Well, it’s official. Summer is over and the kids are back to school! Can I get a woot woot?! hahaha
Actually, I’m having a love/hate feeling about the kids going back. I miss them during the day, but in all reality they’re both home by 3, so we still have a lot of time together. And in efforts to keep things real around here, my kids were going stir crazy. Crrrazy. They were missing their friends, and were really needing to get their brains active again. So for that, I’m happy to have them back at school. Plus, I’ve been looking forward to getting our home back into a routine. I like routine. It keeps me calm… 😉
So with the kids out of the house, it’s time for me to get my baking on, and I’m bringing out all my fall spices to do it!

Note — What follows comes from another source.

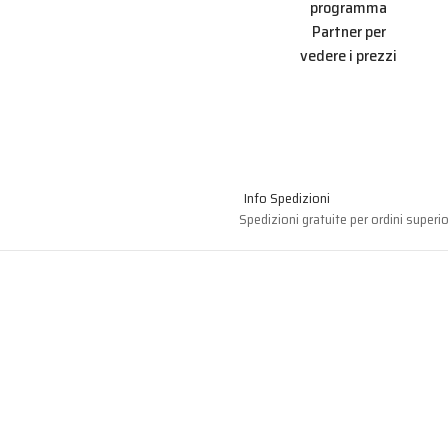
Info Spedizioni
Spedizioni gratuite per ordini superio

What says fall better than ginger and cinnamon? How about Gingersnap Raisin Muffins? Mmmmmm. These muffins are spicy, moist and so good! And they’d be perfect with a spot of tea! Actually, these would be great for Christmas time too…but I digress…I’m not going to go to that time of year just yet. 😉
Gingersnap Raisin Muffins
- 1/4 cup margarine or butter
- 1/4 cup sugar
- 1 egg
- 1/2 cup molasses
- 1 cup flour
- 1 tsp baking soda
- 1/4 tsp salt
- 1/2 tsp cinnamon
- 1/2 - 3/4 tsp ginger more if you want it very ginger-y
- 1/4 tsp ground cloves
- 1/2 cup hot water
- 2 tbsp finely chopped candied ginger, optional
- 1 cup raisins
Preheat your oven to 375 degrees.
Cream together the margarine and sugar.
Add the egg and molasses and mix well.
In a separate bowl, combine the flour, baking soda, salt, cinnamon, ginger, and cloves.
Add the flour mixture to the sugar/molasses mix and combine.
Slowly add the hot water and mix until smooth.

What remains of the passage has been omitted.